Pour ma part, j'ai la surprise de découvrir encore et si régulièrement que certaines de mes motivations ne proviennent pas rééllement de moi, individu à part entière. C'est justement parce que des parts de nous agissent dans les coulisses conditionnées par les projections de nos parents et autres protagonistes de notre éducation dans la petite enfance essentiellement et plus tard par d'autres personnes qui ont pu avoir un fort impact sur notre personnalité.
Nous ne sommes pas si individualisé que cela alors que la plupart de nous pensons être libre penseur et acteur de notre vie ! Or, comment être acteur réel de NOTRE vie si nous sommes conditionnés par tant de projections qui ont eu raison de notre moi profond ? Finalement, nos mécanismes de protection et de défense pour avoir au moins le droit d'exister dans des milieux particulièrement hostiles à l'enfant que nous avons été ont pris le pas sur la spontanéité et la joie de vivre. On se souvient que l'un des besoins primaires de l'être humain est celui d'appartenance.

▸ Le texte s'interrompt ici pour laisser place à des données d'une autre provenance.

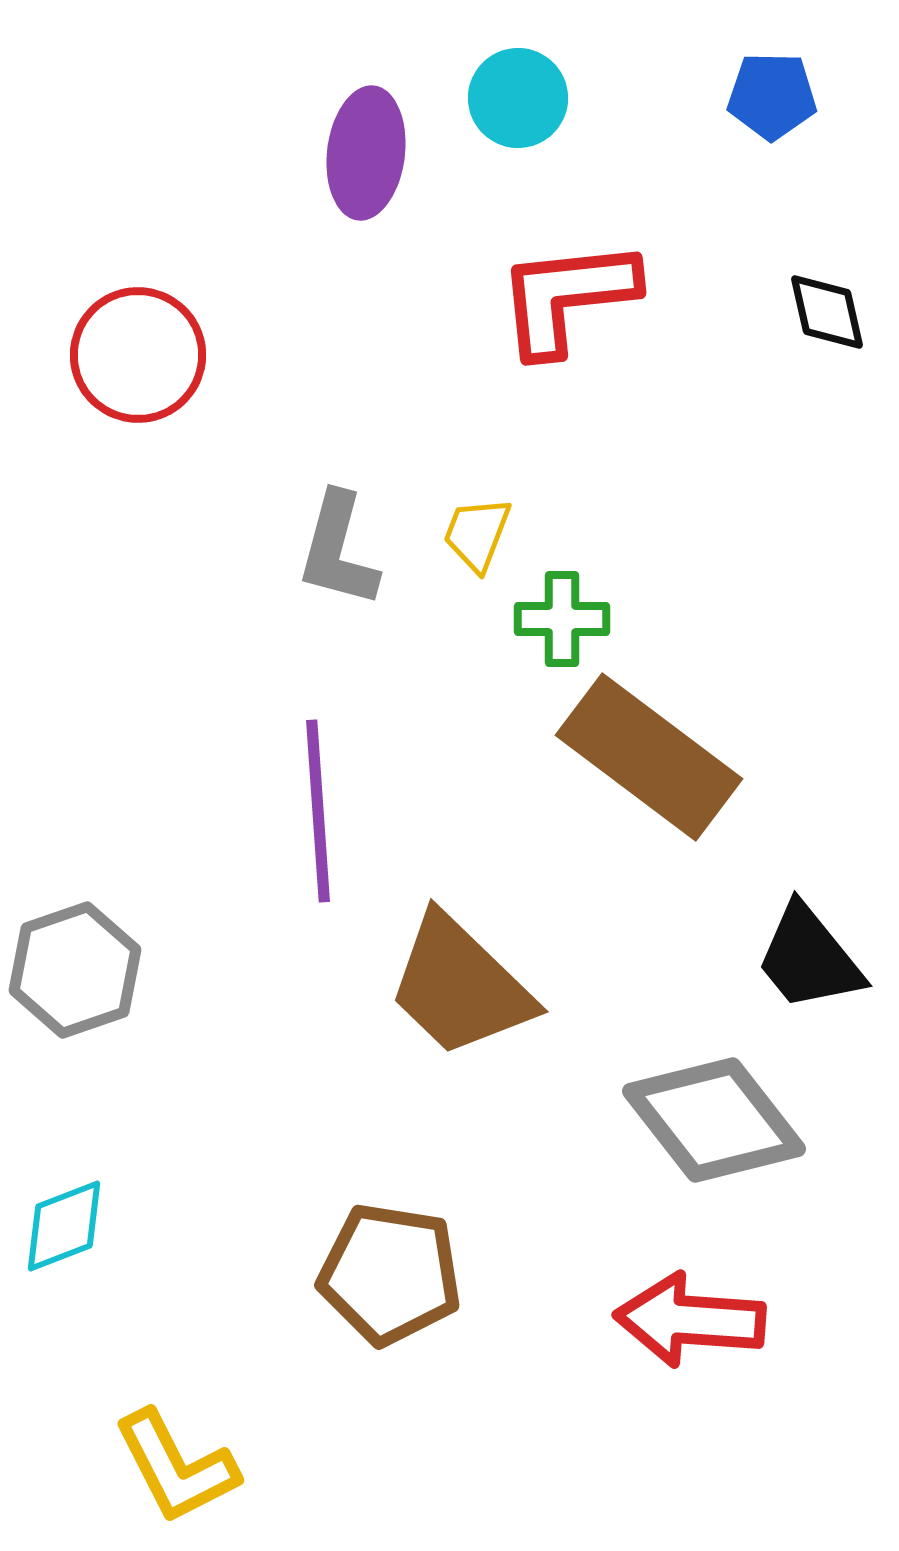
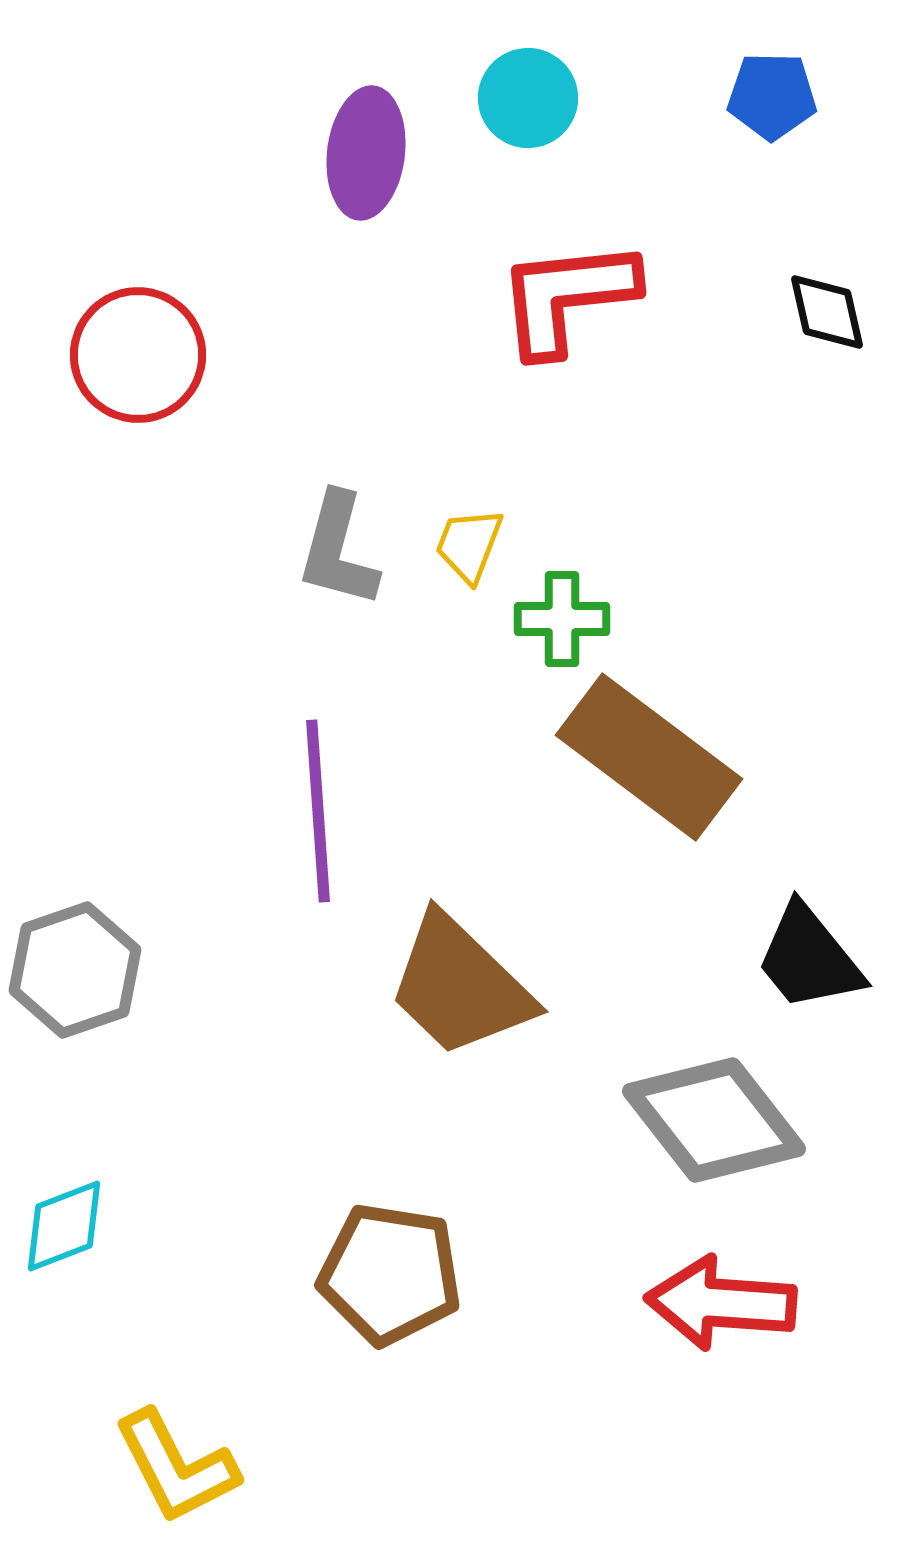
cyan circle: moved 10 px right
yellow trapezoid: moved 8 px left, 11 px down
red arrow: moved 31 px right, 17 px up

Si pour satisfaire ce besoin il faut se soumettre aux conditions familiales, l'enfant le fait, il abandonne des parts de lui qui étaient son essence même pour avoir une place et se sentir inclu. Il deviendra le premier complice des adultes référents, (ou enfants plus grands que lui qui ont également une très grande ascendance sans intervention d'un adulte responsable), contre lui-même pour obtenir la sécurité, l'attention, la reconnaissance, la validation, l'amour, dont il a tant besoin pour grandir !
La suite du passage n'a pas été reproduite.